BEGIN
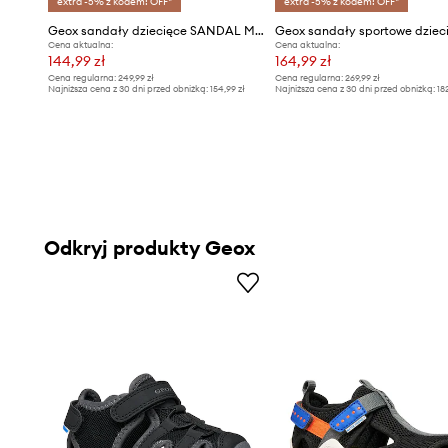
extra -5% z kodem: OFF*
extra -5% z kodem: OFF*
Geox sandały dziecięce SANDAL MULTY
Cena aktualna:
Cena aktualna:
144,99 zł
164,99 zł
Cena regularna:
249,99 zł
Cena regularna:
269,99 zł
Najniższa cena z 30 dni przed obniżką:
154,99 zł
Najniższa cena z 30 dni przed obniżką:
18
Odkryj produkty Geox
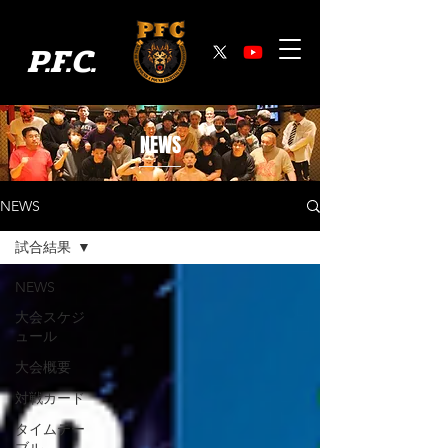
P.F.C.
​NEWS
NEWS
試合結果
NEWS
大会スケジ
ュール
大会概要
対戦カード
タイムテー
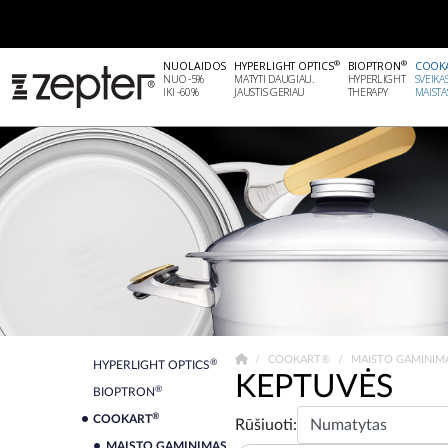
®
®
NUOLAIDOS
HYPERLIGHT OPTICS
BIOPTRON
COOK
NUO -5%
MATYTI DAUGIAU.
HYPERLIGHT
SVEIKA
IKI -60%
JAUSTIS GERIAU
THERAPY
MAISTA
COOKART®
MAISTO GAMINIM
®
HYPERLIGHT OPTICS
KEPTUVĖS
®
BIOPTRON
®
COOKART
Rūšiuoti:
MAISTO GAMINIMAS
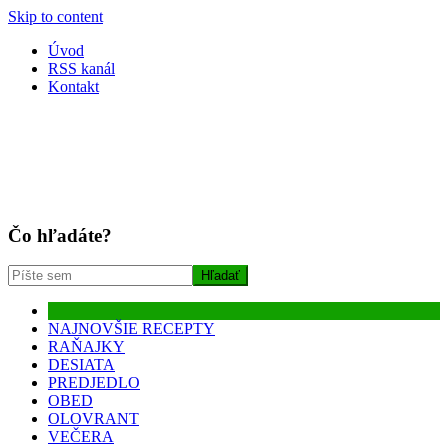
Skip to content
Úvod
RSS kanál
Kontakt
Čo hľadáte?
NAJNOVŠIE RECEPTY
RAŇAJKY
DESIATA
PREDJEDLO
OBED
OLOVRANT
VEČERA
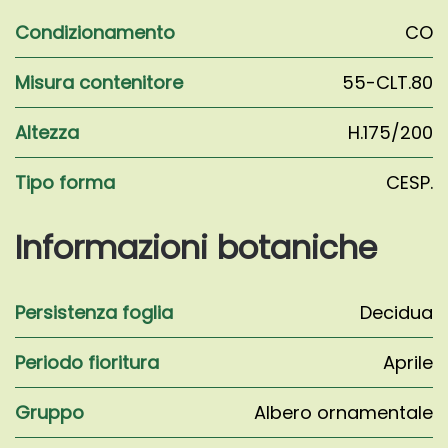
Condizionamento
CO
Misura contenitore
55-CLT.80
Altezza
H.175/200
Tipo forma
CESP.
Informazioni botaniche
Persistenza foglia
Decidua
Periodo fioritura
Aprile
Gruppo
Albero ornamentale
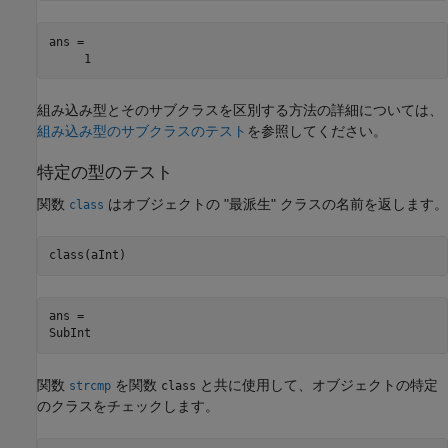
ans =

     1
組み込み型とそのサブクラスを区別する方法の詳細については、
組み込み型のサブクラスのテスト
を参照してください。
特定の型のテスト
関数
はオブジェクトの
"最派生" クラスの名前を返します。
class
ans =

SubInt
関数
を関数
と共に使用して、オブジェクトの特定
strcmp
class
のクラスをチェックします。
END
=== What this task involves ===
If a record holds a picture, leave the picture out and print everything else exactly.

=== Exercise result ===
extra -5% z kodem: OFF*
extra -5% z kodem: OFF*
Geox sandały dziecięce SANDAL MULTY
Cena aktualna:
Cena aktualna:
144,99 zł
164,99 zł
Cena regularna:
249,99 zł
Cena regularna:
269,99 zł
Najniższa cena z 30 dni przed obniżką:
154,99 zł
Najniższa cena z 30 dni przed obniżką:
18
Odkryj produkty Geox
P.F.C.
​NEWS
NEWS
試合結果
NEWS
大会スケジ
ュール
大会概要
対戦カード
タイムテー
®
®
NUOLAIDOS
HYPERLIGHT OPTICS
BIOPTRON
COOK
NUO -5%
MATYTI DAUGIAU.
HYPERLIGHT
SVEIKA
IKI -60%
JAUSTIS GERIAU
THERAPY
MAISTA
COOKART®
MAISTO GAMINIM
®
HYPERLIGHT OPTICS
KEPTUVĖS
®
BIOPTRON
®
COOKART
Rūšiuoti:
MAISTO GAMINIMAS
Skip to content
Úvod
RSS kanál
Kontakt
Čo hľadáte?
NAJNOVŠIE RECEPTY
RAŇAJKY
DESIATA
PREDJEDLO
OBED
OLOVRANT
VEČERA
Condizionamento
CO
Misura contenitore
55-CLT.80
Altezza
H.175/200
Tipo forma
CESP.
Informazioni botaniche
Persistenza foglia
Decidua
Periodo fioritura
Aprile
Gruppo
Albero ornamentale
ans =

     1
組み込み型とそのサブクラスを区別する方法の詳細については、
組み込み型のサブクラスのテスト
を参照してください。
特定の型のテスト
関数
はオブジェクトの
"最派生" クラスの名前を返します。
class
ans =

SubInt
関数
を関数
と共に使用して、オブジェクトの特定
strcmp
class
のクラスをチェックします。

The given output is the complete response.